### Task instructions
Each line of the data must reappear exactly in your answer, with no images included.

[Stored data entries]
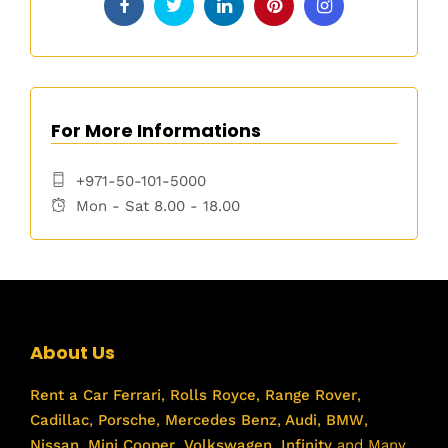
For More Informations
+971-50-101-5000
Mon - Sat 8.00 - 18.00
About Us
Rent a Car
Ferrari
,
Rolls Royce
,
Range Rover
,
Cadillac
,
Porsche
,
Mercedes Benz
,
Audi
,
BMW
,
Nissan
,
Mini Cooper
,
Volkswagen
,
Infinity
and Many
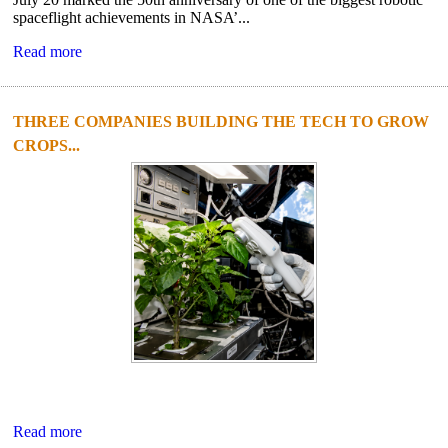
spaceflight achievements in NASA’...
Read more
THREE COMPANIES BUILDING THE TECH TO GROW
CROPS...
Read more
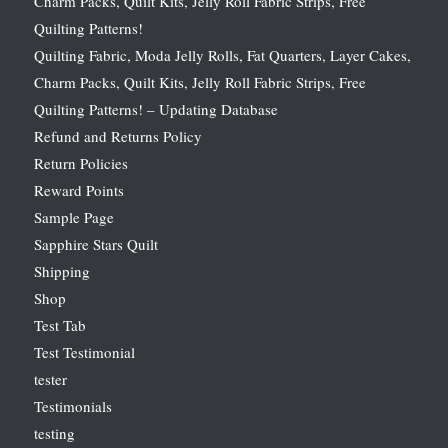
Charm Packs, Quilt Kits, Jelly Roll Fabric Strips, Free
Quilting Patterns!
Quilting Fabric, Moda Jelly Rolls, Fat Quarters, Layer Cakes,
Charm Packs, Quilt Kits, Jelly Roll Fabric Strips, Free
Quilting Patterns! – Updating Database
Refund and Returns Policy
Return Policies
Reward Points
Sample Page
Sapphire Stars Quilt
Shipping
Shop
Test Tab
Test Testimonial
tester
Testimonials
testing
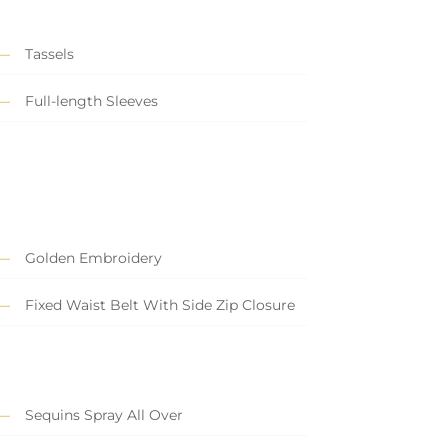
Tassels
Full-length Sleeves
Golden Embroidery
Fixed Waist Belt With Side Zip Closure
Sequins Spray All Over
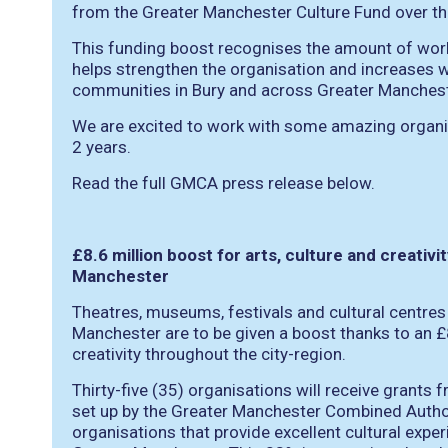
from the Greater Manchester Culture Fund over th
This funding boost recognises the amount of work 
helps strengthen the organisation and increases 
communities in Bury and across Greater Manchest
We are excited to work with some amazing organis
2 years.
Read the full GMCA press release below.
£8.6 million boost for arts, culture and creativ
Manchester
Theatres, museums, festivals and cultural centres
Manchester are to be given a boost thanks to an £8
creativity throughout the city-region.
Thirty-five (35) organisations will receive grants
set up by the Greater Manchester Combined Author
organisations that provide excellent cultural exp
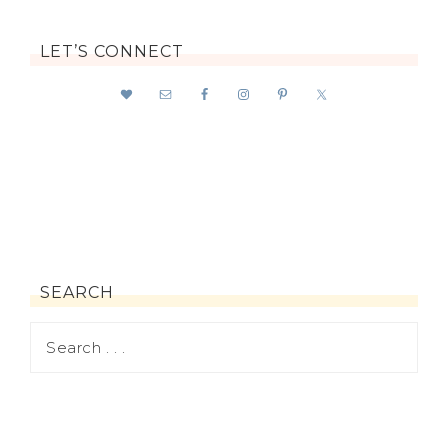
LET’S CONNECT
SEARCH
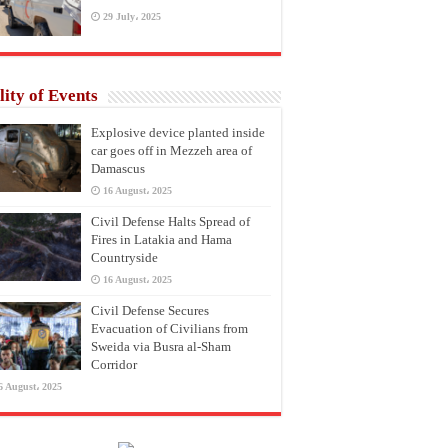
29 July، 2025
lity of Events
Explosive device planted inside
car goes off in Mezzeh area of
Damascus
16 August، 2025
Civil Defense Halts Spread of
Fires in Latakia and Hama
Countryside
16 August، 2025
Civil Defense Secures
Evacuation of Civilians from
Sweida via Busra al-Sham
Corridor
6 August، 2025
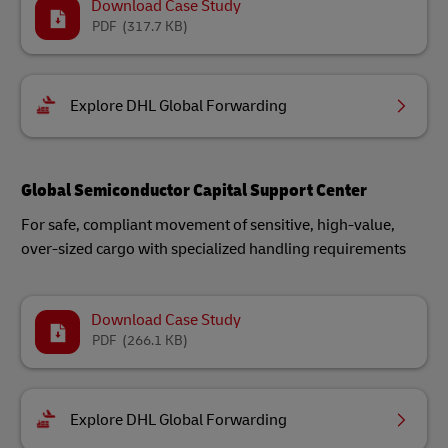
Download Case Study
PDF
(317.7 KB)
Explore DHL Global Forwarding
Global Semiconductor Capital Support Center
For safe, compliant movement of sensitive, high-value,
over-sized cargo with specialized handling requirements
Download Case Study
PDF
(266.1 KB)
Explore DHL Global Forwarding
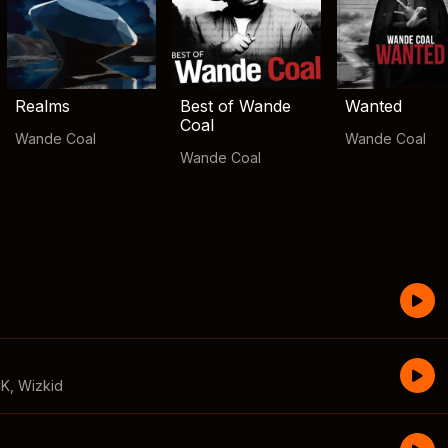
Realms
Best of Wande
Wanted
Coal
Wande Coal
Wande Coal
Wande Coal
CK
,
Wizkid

### Result below
For More Informations
+971-50-101-5000
Mon - Sat 8.00 - 18.00
About Us
Rent a Car
Ferrari
,
Rolls Royce
,
Range Rover
,
Cadillac
,
Porsche
,
Mercedes Benz
,
Audi
,
BMW
,
Nissan
,
Mini Cooper
,
Volkswagen
,
Infinity
and Many
spaceflight achievements in NASA’...
Read more
THREE COMPANIES BUILDING THE TECH TO GROW
CROPS...
Read more
Charm Packs, Quilt Kits, Jelly Roll Fabric Strips, Free
Quilting Patterns!
Quilting Fabric, Moda Jelly Rolls, Fat Quarters, Layer Cakes,
Charm Packs, Quilt Kits, Jelly Roll Fabric Strips, Free
Quilting Patterns! – Updating Database
Refund and Returns Policy
Return Policies
Reward Points
Sample Page
Sapphire Stars Quilt
Shipping
Shop
Test Tab
Test Testimonial
tester
Testimonials
testing
Tassels
Full-length Sleeves
Golden Embroidery
Fixed Waist Belt With Side Zip Closure
Sequins Spray All Over
from the Greater Manchester Culture Fund over th
This funding boost recognises the amount of work 
helps strengthen the organisation and increases 
communities in Bury and across Greater Manchest
We are excited to work with some amazing organis
2 years.
Read the full GMCA press release below.
£8.6 million boost for arts, culture and creativ
Manchester
Theatres, museums, festivals and cultural centres
Manchester are to be given a boost thanks to an £8
creativity throughout the city-region.
Thirty-five (35) organisations will receive grants
set up by the Greater Manchester Combined Author
organisations that provide excellent cultural exp
LET’S CONNECT
SEARCH
29 July، 2025
lity of Events
Explosive device planted inside
car goes off in Mezzeh area of
Damascus
16 August، 2025
Civil Defense Halts Spread of
Fires in Latakia and Hama
Countryside
16 August، 2025
Civil Defense Secures
Evacuation of Civilians from
Sweida via Busra al-Sham
Corridor
6 August، 2025
Download Case Study
PDF
(317.7 KB)
Explore DHL Global Forwarding
Global Semiconductor Capital Support Center
For safe, compliant movement of sensitive, high-value,
over-sized cargo with specialized handling requirements
Download Case Study
PDF
(266.1 KB)
Explore DHL Global Forwarding
Realms
Best of Wande
Wanted
Coal
Wande Coal
Wande Coal
Wande Coal
CK
,
Wizkid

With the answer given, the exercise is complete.